Getting ready to have guests again

The pineapple:
a traditional symbol of hospitality
As we slowly emerge from lockdown, I've been thinking a lot about what it means to offer hospitality to friends and looking forward to having them back around my table at last. The French writer J-A Brillat-Savarin once wrote that "to receive guests is to take charge of their happiness during the entire time they are under your roof." That’s quite a responsibility, I know, but I also think it’s a privilege. We “take charge” of someone’s happiness when they have trusted us with it.

When my partner and I got together, we decided we wanted our home to be somewhere people felt able to show up uninvited, where they would always be welcome, regardless of the circumstances. It was a principle I was brought up with. Back in the days before phones in every home, when families couldn’t arrange a visit as easily as we do now, my Mum kept a stash of tinned ham and salmon in the back of the cupboard, ready to be turned into a sandwich supper at a moment’s notice should family or friends come round. I find myself doing the same now, with tins of pâté, jars of olives and bottles of wine. The foods have changed, but the principle’s the same.

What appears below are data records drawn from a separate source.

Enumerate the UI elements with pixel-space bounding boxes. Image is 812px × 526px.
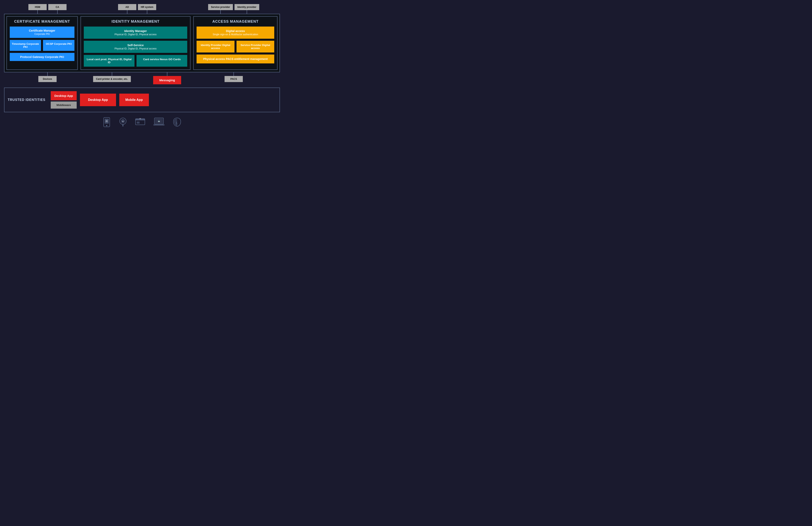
mobile-id-icon: ID bbox=[103, 117, 111, 129]
ad-box: AD bbox=[118, 4, 136, 10]
svg-point-2 bbox=[106, 125, 107, 126]
card-printer-box: Card printer & encoder, etc. bbox=[93, 76, 131, 82]
identity-manager-sub: Physical ID, Digital ID, Physical access bbox=[114, 33, 156, 36]
identity-manager-box: Identity Manager Physical ID, Digital ID… bbox=[84, 27, 187, 39]
physical-access-box: Physical access PACS entitlement managem… bbox=[197, 55, 274, 63]
identity-provider-box: Identity provider bbox=[234, 4, 259, 10]
self-service-sub: Physical ID, Digital ID, Physical access bbox=[114, 47, 156, 50]
card-service-box: Card service Nexus GO Cards bbox=[136, 55, 187, 67]
identity-manager-title: Identity Manager bbox=[124, 29, 147, 33]
svg-rect-10 bbox=[137, 122, 140, 124]
hr-box: HR system bbox=[138, 4, 156, 10]
identity-section: IDENTITY MANAGEMENT Identity Manager Phy… bbox=[81, 16, 190, 70]
svg-text:●: ● bbox=[122, 120, 123, 122]
id-provider-box: Identity Provider Digital access bbox=[197, 41, 234, 52]
desktop-app-small: Desktop App bbox=[51, 91, 77, 100]
cert-manager-title: Certificate Manager bbox=[29, 29, 55, 32]
ca-box: CA bbox=[48, 4, 67, 10]
laptop-icon: 💻 bbox=[153, 117, 164, 129]
cert-section: CERTIFICATE MANAGEMENT Certificate Manag… bbox=[6, 16, 78, 70]
ca-box-wrapper: CA bbox=[48, 4, 67, 14]
trusted-section: TRUSTED IDENTITIES Desktop App Middlewar… bbox=[4, 88, 280, 112]
digital-access-sub: Single sign-on & Multifactor authenticat… bbox=[213, 33, 258, 36]
mobile-app-box: Mobile App bbox=[119, 94, 149, 106]
devices-box: Devices bbox=[38, 76, 57, 82]
hr-box-wrapper: HR system bbox=[138, 4, 156, 14]
cert-row2: Timestamp Corporate PKI OCSP Corporate P… bbox=[10, 40, 74, 51]
token-icon: ● bbox=[119, 117, 127, 129]
identity-row3: Local card prod. Physical ID, Digital ID… bbox=[84, 55, 187, 67]
svg-text:ID: ID bbox=[106, 120, 108, 122]
main-sections-container: CERTIFICATE MANAGEMENT Certificate Manag… bbox=[4, 14, 280, 72]
fingerprint-icon bbox=[173, 117, 182, 129]
cert-manager-box: Certificate Manager Corporate PKI bbox=[10, 27, 74, 38]
local-card-box: Local card prod. Physical ID, Digital ID bbox=[84, 55, 134, 67]
ip-box-wrapper: Identity provider bbox=[234, 4, 259, 14]
cert-manager-sub: Corporate PKI bbox=[34, 33, 50, 35]
icons-row: ID ● ID 💻 bbox=[4, 114, 280, 130]
cert-title: CERTIFICATE MANAGEMENT bbox=[10, 19, 74, 24]
middleware-box: Middleware bbox=[51, 102, 77, 109]
digital-access-box: Digital access Single sign-on & Multifac… bbox=[197, 27, 274, 39]
desktop-stack: Desktop App Middleware bbox=[51, 91, 77, 109]
ocsp-box: OCSP Corporate PKI bbox=[43, 40, 74, 51]
svg-text:💻: 💻 bbox=[158, 120, 160, 122]
pacs-box: PACS bbox=[224, 76, 243, 82]
s-provider-box: Service Provider Digital access bbox=[236, 41, 274, 52]
ad-box-wrapper: AD bbox=[118, 4, 136, 14]
service-provider-box: Service provider bbox=[208, 4, 233, 10]
identity-title: IDENTITY MANAGEMENT bbox=[84, 19, 187, 24]
svg-text:ID: ID bbox=[139, 118, 141, 119]
main-layout: HSM CA AD HR system Service provider bbox=[4, 4, 280, 130]
hsm-box-wrapper: HSM bbox=[28, 4, 47, 14]
svg-rect-6 bbox=[122, 124, 123, 126]
gateway-box: Protocol Gateway Corporate PKI bbox=[10, 53, 74, 61]
svg-rect-14 bbox=[153, 124, 164, 125]
sp-box-wrapper: Service provider bbox=[208, 4, 233, 14]
self-service-box: Self-Service Physical ID, Digital ID, Ph… bbox=[84, 41, 187, 53]
messaging-box: Messaging bbox=[153, 76, 181, 84]
desktop-app-large: Desktop App bbox=[80, 94, 116, 106]
access-row2: Identity Provider Digital access Service… bbox=[197, 41, 274, 52]
digital-access-title: Digital access bbox=[226, 29, 245, 33]
self-service-title: Self-Service bbox=[127, 44, 144, 47]
timestamp-box: Timestamp Corporate PKI bbox=[10, 40, 41, 51]
three-column-layout: CERTIFICATE MANAGEMENT Certificate Manag… bbox=[6, 16, 277, 70]
card-printer-connector: Card printer & encoder, etc. bbox=[93, 72, 131, 82]
access-section: ACCESS MANAGEMENT Digital access Single … bbox=[193, 16, 277, 70]
devices-connector: Devices bbox=[38, 72, 57, 84]
trusted-label: TRUSTED IDENTITIES bbox=[8, 98, 45, 102]
hsm-box: HSM bbox=[28, 4, 47, 10]
messaging-connector: Messaging bbox=[153, 72, 181, 84]
access-title: ACCESS MANAGEMENT bbox=[197, 19, 274, 24]
pacs-connector: PACS bbox=[224, 72, 243, 84]
card-icon: ID bbox=[135, 117, 145, 129]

The thought of guests arriving unannounced will fill some readers with terror. Perhaps you can’t bear the thought of people seeing your house untidy or think it disrespectful to receive guests into a home you haven’t cleaned. Making sure your home is clean and tidy is an important way to show respect for guests. Of course it is. When we visit people, though, we don’t look for an immaculate house, filled with the smell of lemon and spring flowers. We look for a warm welcome: open conversation, a 2-way sharing of news and a little refreshment. Unless the place stinks of putrefaction, I probably wouldn’t even notice, still less care, how clean the floor is or when the mirror was last polished. I'll save the cleaning for the days I've planned something special and relish the spontaneity of unexpected visits.


What should we do on those special days, then? Everything depends on your own tastes, interests and talents. You can’t take charge of someone’s happiness when you’re so far out of your own comfort zone that you’re no longer yourself. I love to cook, and I feel more relaxed in formal situations, so the best way for me to entertain is with a planned dinner. I can happily spend a day or two shopping, making ice-cream, baking pastries and laying out a beautiful table, but I hate the pressure my friends put on themselves to do the same when we visit. If informality is your thing, have the confidence to serve up a vast pot of vegetable curry with a sharing-platter of pakoras, dips and other goodies. If you hate cooking, buy in pizzas and set out a board game. Or host an impromptu gin festival by cutting up a selection of fruit, veg and herbs, buying in some posh tonics and telling everyone to bring a gin they think no-one else has tried.

A Bond-themed murder mystery
There’s a lot to be said for “making your own entertainment.” Music has such power to bring people together. Think how many of your friends listen to several of the same bands as you? My cousin plays guitar and lacks nothing in confidence. Family parties often involved him leading a singalong. His repertoire has changed little in 40 years, but there are now four generations who know the family take on what passes for backing-vocals to “The Boxer” and who get a little glassy-eyed remembering my aunt’s, slightly tipsy, dance to “Jamaica Farewell.” (I’ll pass over her mime to “Swing Low, Sweet Chariot!”) If you don't sing, then throwing back the carpet, sticking on iTunes and having a dance can be very freeing. My Mum learned ballroom dancing in the front room of their small terrace house, and I was once taught a little flamenco at a party in a student house in Liverpool. For those who enjoy dressing up, there are various scripted murder-mystery kits on sale. You’d be surprised how well shy people respond to being someone else for an evening. Simple role-playing games like Werewolves can be fun, or you can organise a card school if you prefer a more focused style of game.

I’ll finish by coming back to my Mum. She once told me that there are two types of people: those who offer hospitality and those who wait for it to be offered. “Be one of the first, Paul,” she said. “They’re the happier ones.” Hospitality doesn’t have to be any more stressful than the pressure we put ourselves under. Good hospitality is simply a matter of inviting people whose company we already enjoy, to share time with us, doing the things we like, in our own home.